Zach rolled his eyes, smearing jam over a triangle of toast. “Two offers in one day? Shit, Manning, you that hard up?” He smirked, his eyes shining with laughter and mischief and… something more.
“Hey, gimme a break. I’ve been looking after your sorry ass for the last couple months.”
Zach’s voice softened, and the light in his eyes faded again. “Yeah, thanks.”
“Sorry, Pook. Seriously, though, you need to let go and move on.”
Zach looked up from his plate, searching Cael’s eyes, as if looking to him for answers. He sucked in a sharp breath, dropping his gaze a little, and drew his bottom lip into his mouth with his teeth. When he lifted his eyes again, Cael swore he could see the question hiding behind them. Christ, he’d give Zach whatever he needed or wanted, if he would just ask, because as much as he loved him, Cael wasn’t a freakin’ mind reader.
“What?” Cael asked, hoping Zach would just tell him.
Zach shook his head and stared past him out the window. “Nothing.”
***
The fifteen-minute drive to Gramm’s remained quiet, which could be normal for Zach, but the silence drove Cael crazy because Zach had been tight-lipped and contemplating ever since that nervous look of realization passed over his face at breakfast. If Zach had figured out Cael was hiding something from him, Cael would be stuck lying to him or telling him the truth, and either way, things would get weird between them because, in reality, how could they not?
It would be like the embarrassing moment in some movie where the gay guy is found to be in love with his straight best friend, only it wouldn’t end with the predictable, happy ending where the best friend r
ealizes he’s gay too, because real life simply didn’t work that way, no matter how much Cael wished it would.
“Dude, you okay?”
Zach’s concerned voice dragged Cael from the cruel torture his brain had inflicted upon him, and Cael looked at him for a brief second before turning into the cracked, asphalt driveway of his grandmother’s house.
“Yeah. Why?” Cael put the truck in park and switched off the engine.
“You just seem a lot quieter than usual.”

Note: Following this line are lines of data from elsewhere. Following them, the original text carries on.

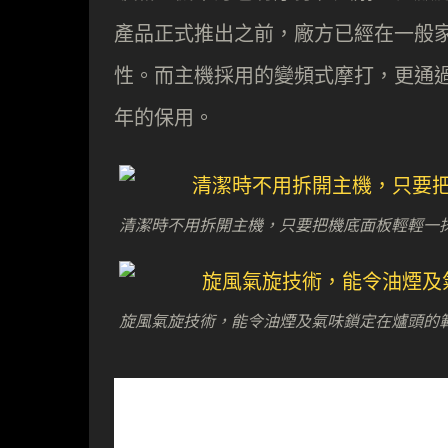
產品正式推出之前，廠方已經在一般
性。而主機採用的變頻式摩打，更通過 5
年的保用。
清潔時不用拆開主機，只要把機底面板輕輕一
旋風氣旋技術，能令油煙及氣味鎖定在爐頭的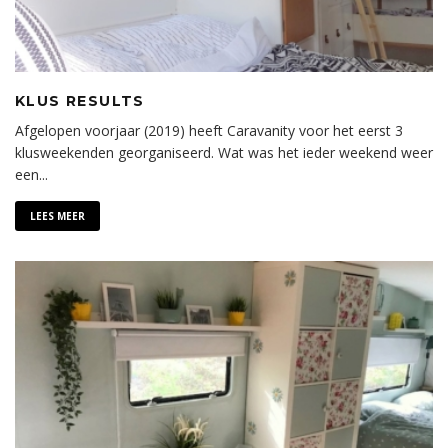
KLUS RESULTS
Afgelopen voorjaar (2019) heeft Caravanity voor het eerst 3
klusweekenden georganiseerd. Wat was het ieder weekend weer
een
...
LEES MEER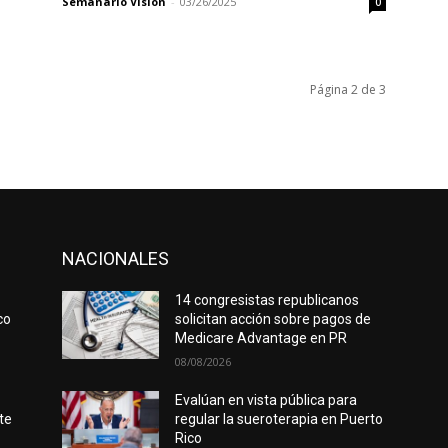
Semanario Visión
-
03/26/2025
0
Página 2 de 3
NACIONALES
14 congresistas republicanos
co
solicitan acción sobre pagos de
Medicare Advantage en PR
08/08/2026
Evalúan en vista pública para
te
regular la sueroterapia en Puerto
Rico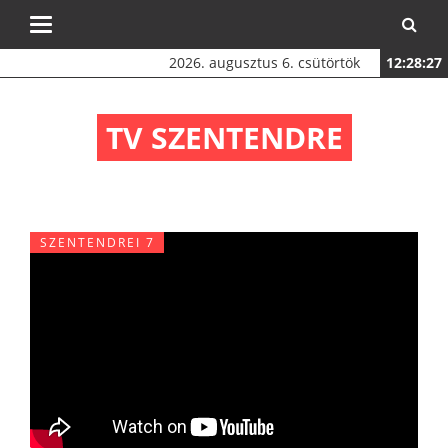
Toggle
navigation
2026. augusztus 6. csütörtök
12:28:27
TV SZENTENDRE
SZENTENDREI 7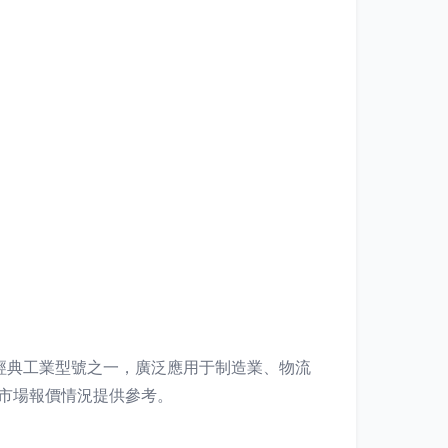
典工業型號之一，廣泛應用于制造業、物流
對其市場報價情況提供參考。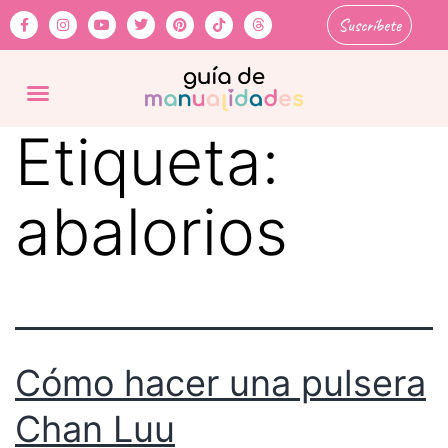
Suscríbete
Etiqueta:
abalorios
Cómo hacer una pulsera
Chan Luu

“Oh. Nah, I’m good. I was just trying to give you some quiet to work through that puzzle in your head.” Cael faked a grin and a small laugh. “Speaking of head, how’s that hangover doin’? Those little leprechauns still at it?”
Zach flopped his head back against the headrest, exposing his barely-there Adam’s apple—one of many spots on his body Cael had fantasized about licking. Heat shot to his groin. Christ, now was not the time.
“Thank fuck, no. Don’t ever let me drink that much again.”
“Hey. I warned you.”
“Yeah, well next time, fucking remind me of the explosive mining operation that will take place in my skull at the ungodly hour of dawn if I don’t listen.”
Cael grinned, genuinely this time. “Alright, well, come on. We’ve got work to do.”
He hopped out of the truck, and Zach did the same, following him up the narrow sidewalk flanked by carefully tended rock gardens to the screened front door. Cael opened the screen and knocked as he inserted his key and unlocked the door, letting them both in. The moment Cael stepped in, the scent of freshly baked banana bread hit him.
Gramms came around the corner as Zach closed the door behind him. “Oh, there’s my boys.” She beamed as they approached, her long, graying red hair pulled into a loose pony tied at her nape. Her hip-hugging, flared-leg jeans and flowy, ivory peasant top covered her thin, petite frame, completing the retro style of her younger days that she’d always loved.
Cael shrugged out of his fleece jacket and hung it on the wooden coat tree still topped with some of his late grandfather’s baseball caps.